Knowing that $\frac{2x^2 + 2x + 3}{x^2 + x + 1} = 2 + \frac{1}{x^2+x+1}$ , we require (x^2 + x + 1)|1 for $x \in \mathbb{R}$ . Hence:

$x^2 + x + 1 = \pm1$ .

If it's equal to 1, then $x^2 + x = 0 \Rightarrow x = 0,-1$ . If it's equal to -1, then $x^2 + x + 2 = 0 \Rightarrow x = \frac{-1 \pm \sqrt{7}i}{2}$ and we do not have real roots!
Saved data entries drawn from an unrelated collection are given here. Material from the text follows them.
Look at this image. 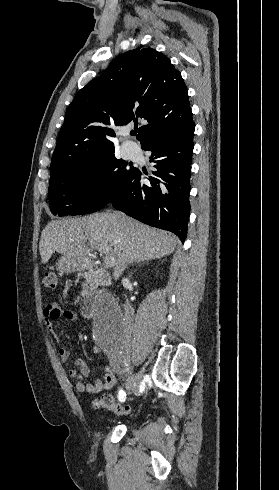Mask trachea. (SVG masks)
Returning <instances> with one entry per match:
<instances>
[{"label": "trachea", "mask_w": 279, "mask_h": 490, "mask_svg": "<svg viewBox=\"0 0 279 490\" xmlns=\"http://www.w3.org/2000/svg\"><path fill=\"white\" fill-rule=\"evenodd\" d=\"M136 133H137V130H134L131 132V135H136Z\"/></svg>", "instance_id": "3493384b"}]
</instances>
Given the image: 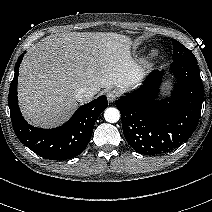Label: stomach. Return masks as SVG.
Wrapping results in <instances>:
<instances>
[{"mask_svg": "<svg viewBox=\"0 0 212 212\" xmlns=\"http://www.w3.org/2000/svg\"><path fill=\"white\" fill-rule=\"evenodd\" d=\"M136 70H137V76H140L143 73V70L137 64H136Z\"/></svg>", "mask_w": 212, "mask_h": 212, "instance_id": "1", "label": "stomach"}]
</instances>
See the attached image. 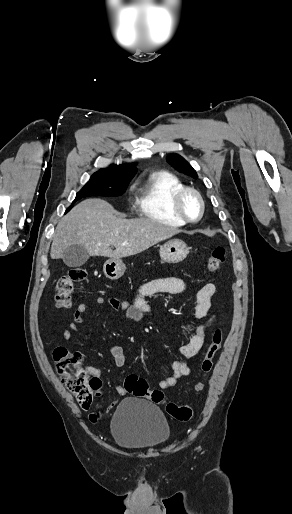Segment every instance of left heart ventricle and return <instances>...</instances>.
<instances>
[{"mask_svg":"<svg viewBox=\"0 0 292 514\" xmlns=\"http://www.w3.org/2000/svg\"><path fill=\"white\" fill-rule=\"evenodd\" d=\"M182 211L191 219L197 218L199 205L197 199L192 194H186L181 200Z\"/></svg>","mask_w":292,"mask_h":514,"instance_id":"1","label":"left heart ventricle"}]
</instances>
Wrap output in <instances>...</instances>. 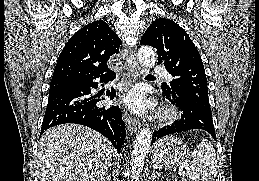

Therefore the least integral value of $p$ such that $2 + \frac{1}{x^2+x+1} \le p$ holds is $\boxed{3}.$

$\frac{2[x^{2} +x +1] +1}{[x^{2} +x +1]}$ , Let the polynomial be $X$

$\frac{2X +1}{X}$ = $2+\frac{1}{X}$

$2+\frac{1}{X} \leq p$

Lowest possible answer to this inequality is 2 when X approach $\infty$

Since we need integral value that is defined, taking limits is not an option because 2 is never reached and since the polynomial doesn't take negative values the only possible answer here is 3.